Below is a diagram of my engine (Volvo Penta MD7b). Reading the directions for the "open loop recirculation process" published by the promoters of the Barnacle Buster solution they suggest to "choose an injection point as close to the sea water valve as possible". So somewhere between part 54 and 26 along the water intake pathway on the diagram. That's easy enough done and the flush solution would travel from the water pump (part 21) (having removed the impeller so the solution could flow through) outlet to the thermostat (7) housing inlet.
For the recovery / outlet point they suggest to "look for a hose or fitting just after the heat exchanger. Most often, this hose will lead to the exhaust / water mixing elbow". It's just cut off the number in my diagram but I'm thinking this would be where the pipe (67) joins the exhaust elbow.

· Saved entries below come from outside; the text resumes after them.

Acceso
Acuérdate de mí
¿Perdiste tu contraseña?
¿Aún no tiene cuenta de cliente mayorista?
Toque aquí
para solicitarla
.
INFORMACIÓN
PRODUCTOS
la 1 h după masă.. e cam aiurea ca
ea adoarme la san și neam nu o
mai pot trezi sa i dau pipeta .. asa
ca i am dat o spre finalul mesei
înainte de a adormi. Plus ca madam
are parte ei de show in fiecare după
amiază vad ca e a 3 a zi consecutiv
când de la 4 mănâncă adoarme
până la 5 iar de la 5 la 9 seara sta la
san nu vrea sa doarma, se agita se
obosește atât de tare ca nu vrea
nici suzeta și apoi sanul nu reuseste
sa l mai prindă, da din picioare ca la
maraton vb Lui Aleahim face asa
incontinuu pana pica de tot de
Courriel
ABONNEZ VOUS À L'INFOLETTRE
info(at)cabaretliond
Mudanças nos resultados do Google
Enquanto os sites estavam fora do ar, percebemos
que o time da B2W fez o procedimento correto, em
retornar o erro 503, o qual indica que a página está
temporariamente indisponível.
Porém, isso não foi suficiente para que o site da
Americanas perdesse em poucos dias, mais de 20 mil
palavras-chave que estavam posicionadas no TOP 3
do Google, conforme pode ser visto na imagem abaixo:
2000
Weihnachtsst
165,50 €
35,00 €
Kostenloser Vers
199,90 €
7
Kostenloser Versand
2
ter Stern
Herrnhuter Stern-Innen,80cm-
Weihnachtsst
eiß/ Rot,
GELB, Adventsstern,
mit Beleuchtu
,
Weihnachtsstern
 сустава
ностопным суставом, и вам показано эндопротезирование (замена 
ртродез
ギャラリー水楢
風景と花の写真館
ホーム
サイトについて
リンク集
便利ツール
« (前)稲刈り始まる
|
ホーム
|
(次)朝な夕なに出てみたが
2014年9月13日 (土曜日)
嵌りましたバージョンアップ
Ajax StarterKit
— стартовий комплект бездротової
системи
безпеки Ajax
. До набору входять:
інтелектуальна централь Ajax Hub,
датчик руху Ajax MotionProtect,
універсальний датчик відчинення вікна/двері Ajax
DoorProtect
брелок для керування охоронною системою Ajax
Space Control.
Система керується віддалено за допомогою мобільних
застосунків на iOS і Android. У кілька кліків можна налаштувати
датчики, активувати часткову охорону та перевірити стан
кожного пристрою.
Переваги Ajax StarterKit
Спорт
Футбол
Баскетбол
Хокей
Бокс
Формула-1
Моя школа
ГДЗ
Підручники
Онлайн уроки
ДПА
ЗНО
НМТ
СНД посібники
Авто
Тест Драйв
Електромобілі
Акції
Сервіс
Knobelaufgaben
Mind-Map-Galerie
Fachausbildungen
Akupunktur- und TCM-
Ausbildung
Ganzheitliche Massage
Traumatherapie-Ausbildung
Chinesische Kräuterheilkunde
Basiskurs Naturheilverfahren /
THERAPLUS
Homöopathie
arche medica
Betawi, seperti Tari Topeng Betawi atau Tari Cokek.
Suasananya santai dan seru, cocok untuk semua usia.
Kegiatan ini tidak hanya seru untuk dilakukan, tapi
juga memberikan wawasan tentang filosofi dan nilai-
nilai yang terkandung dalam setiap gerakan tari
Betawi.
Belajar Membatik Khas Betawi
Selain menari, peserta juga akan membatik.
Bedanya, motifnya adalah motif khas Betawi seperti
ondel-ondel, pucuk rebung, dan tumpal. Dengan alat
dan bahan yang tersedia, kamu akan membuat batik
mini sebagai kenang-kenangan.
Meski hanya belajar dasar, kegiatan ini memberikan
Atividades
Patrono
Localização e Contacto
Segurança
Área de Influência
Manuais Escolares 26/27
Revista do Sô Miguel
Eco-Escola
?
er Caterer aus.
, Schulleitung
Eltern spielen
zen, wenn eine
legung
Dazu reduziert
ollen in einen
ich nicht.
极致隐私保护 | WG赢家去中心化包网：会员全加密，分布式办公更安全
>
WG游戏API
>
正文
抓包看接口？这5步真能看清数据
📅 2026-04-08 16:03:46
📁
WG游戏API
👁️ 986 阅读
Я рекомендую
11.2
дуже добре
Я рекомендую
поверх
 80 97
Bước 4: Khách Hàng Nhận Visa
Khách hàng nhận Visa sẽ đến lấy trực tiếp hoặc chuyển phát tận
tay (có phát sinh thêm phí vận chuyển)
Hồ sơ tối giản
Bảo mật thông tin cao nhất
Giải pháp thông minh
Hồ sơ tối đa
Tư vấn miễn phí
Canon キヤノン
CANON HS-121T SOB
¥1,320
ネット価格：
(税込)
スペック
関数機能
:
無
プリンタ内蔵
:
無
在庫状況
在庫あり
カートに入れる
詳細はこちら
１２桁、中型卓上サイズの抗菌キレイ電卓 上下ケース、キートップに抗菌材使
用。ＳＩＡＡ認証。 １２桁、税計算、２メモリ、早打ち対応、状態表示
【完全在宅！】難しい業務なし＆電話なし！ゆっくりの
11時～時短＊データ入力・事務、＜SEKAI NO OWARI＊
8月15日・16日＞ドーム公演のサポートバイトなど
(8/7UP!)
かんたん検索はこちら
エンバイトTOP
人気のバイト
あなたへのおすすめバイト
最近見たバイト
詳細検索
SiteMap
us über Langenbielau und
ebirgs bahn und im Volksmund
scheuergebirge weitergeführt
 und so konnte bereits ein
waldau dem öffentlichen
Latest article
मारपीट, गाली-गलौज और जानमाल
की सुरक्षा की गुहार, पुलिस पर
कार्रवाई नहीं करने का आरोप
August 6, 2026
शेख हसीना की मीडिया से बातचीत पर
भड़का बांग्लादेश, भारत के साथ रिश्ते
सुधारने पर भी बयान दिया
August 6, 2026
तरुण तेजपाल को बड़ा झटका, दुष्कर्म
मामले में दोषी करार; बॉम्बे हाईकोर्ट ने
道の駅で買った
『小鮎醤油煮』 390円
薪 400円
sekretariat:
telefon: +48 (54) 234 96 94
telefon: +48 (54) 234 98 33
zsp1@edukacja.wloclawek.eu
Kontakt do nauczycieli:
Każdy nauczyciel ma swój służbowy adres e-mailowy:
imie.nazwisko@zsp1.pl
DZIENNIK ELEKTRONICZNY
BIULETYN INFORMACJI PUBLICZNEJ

My questions are as follows:
1) The directions make no mention of running the engine up to temp prior to running the flush solution through so would this not mean that the thermostat would be closed and no solution would flow through the exhaust manifold?

2) The Barnacle Buster "immersion cleaning instructions" do call for the engine to be run up to operating temp before introducing the flush solution while the engine is running. Once the flush solution is introduced they say to run it through until it is coming out the exhaust, cut engine and let it sit in the system for a period of time before rinsing out with fresh water. So this would see the solution pass through the exhaust manifold. Is it safe to do this given that there is a connection between the exhaust manifold and the engine through the openings on the side of the manifold where it connects to the engine.?

3) Is this engine from a time prior to heat exchangers and the direct raw water cooling means it is just not appropriate to be considering this process with this particular engine? If I want to clean out the exhaust manifold does that mean taking it off and immersing it in a bucket of solution rather than running it through the engine?


I realise that these are probably some pretty basic questions but having never tackled anything like this before messing around with the engine makes me a bit nervous. But I'm keen to give it a go if I feel I understand what I'm doing.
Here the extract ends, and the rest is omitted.